Hablando con otras mujeres queer negras de Nueva York, sentimos algo en común: ser tratadas como artistas en más de un sentido. El concepto de ser un juguete exótico o dominante ansioso por complacer se siente inquietantemente similar. Es como si los espacios ocupados recurrieran a la misma esencia de los bares habituales donde los hombres acechan en las esquinas esperando “convertir” a alguien. No hay un intercambio de poder entre dos partes mutuas. Jordyn Malone, una creativa queer negra de Nueva York, expresó su descontento por haber sido bombardeada en bares que afirmaban representar a lesbianas. “No hay nada peor que el bosque un miércoles. Sólo un montón de pasivos blancos con correas en sus bolsos de mano.
Patience Oshunbiyi habla sobre su experiencia como fotógrafa lesbiana negra que intenta capturar la vida nocturna de su comunidad. “(Como fotógrafo de eventos), la única manera de conseguir que el carrete de mi cámara tenga más retratos negros es si voy a bares heterosexuales dirigidos a personas negras. Pienso en lo que podría hacer para incorporar más rostros negros de lesbianas, enby y trans a mi portafolio, y no hay espacios”.
El descontento va más allá de las conexiones románticas y sexuales. También hay una auténtica falta de espacios comunitarios. Oshunbiyi afirma: “A veces solo quiero salir y conocer a otras lesbianas negras interesantes con la misma identidad que yo. Alguien con quien pueda identificarme y construir sobre él. Terminamos estando en espacios de hombres homosexuales negros porque es la única esperanza de que podamos ver a alguien como nosotros, y la música no será buena”.
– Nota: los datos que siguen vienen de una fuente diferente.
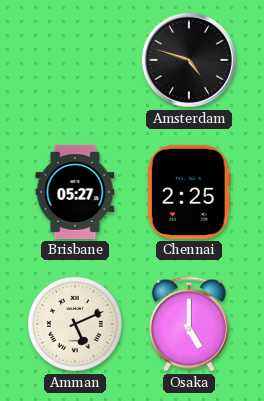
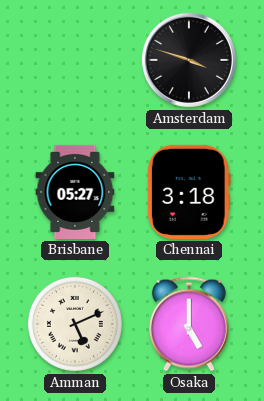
Amsterdam: 4:48 -> 3:48
Chennai: 2:25 -> 3:18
Y no me malinterpreten, amamos a nuestros hermanos y honramos el espacio que nos reservan en sus funciones y fiestas, pero no tenemos por qué ser un conglomerado. Las lesbianas negras, los gays, las personas trans y todos los que están en el medio no son un monolito que podamos agrupar para que los deseos subconscientes (y conscientes) mantengan alejados a los no deseados.
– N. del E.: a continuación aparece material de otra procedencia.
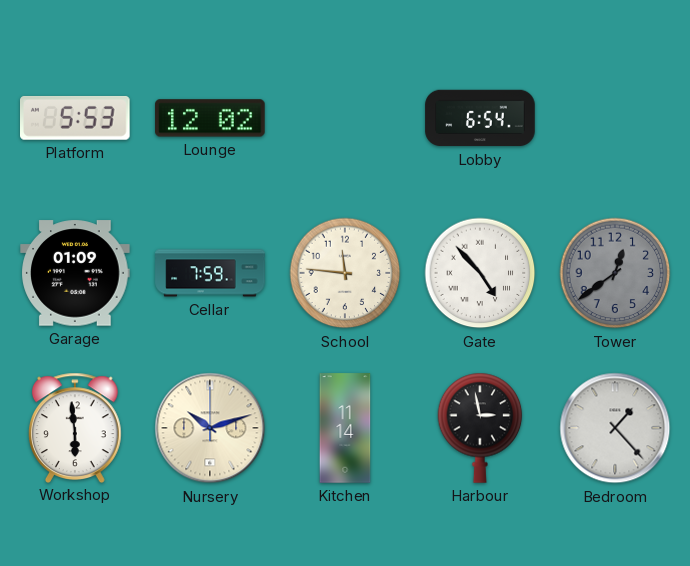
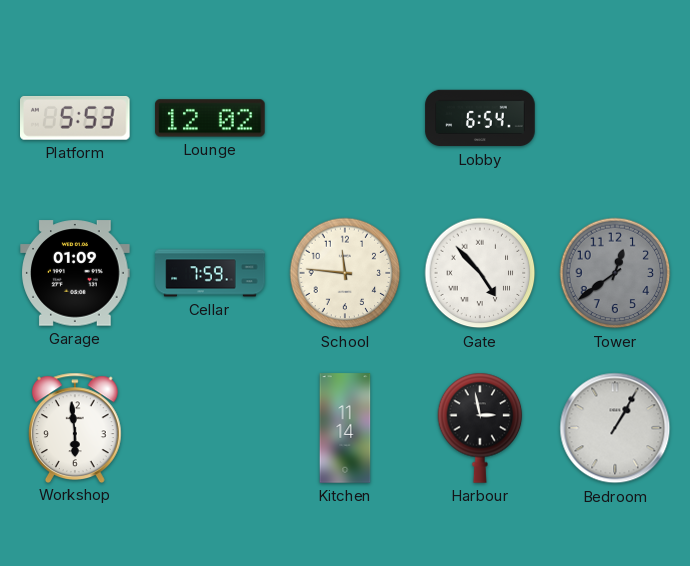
Nursery: 10:12 -> none
Bedroom: 1:23 -> 1:05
¿Entonces, dónde vamos desde aquí? Reconocemos la falta de curación por nuestra parte y cómo instamos a que nos vean detrás de la cortina de la comunidad queer. Nuestras voces deben ser escuchadas y veneradas. Ya no podemos esperar al margen con el optimismo de que alguien más reconozca el conflicto. Las mujeres negras lesbianas y queer merecen una ocupación sin preocupaciones en el crisol.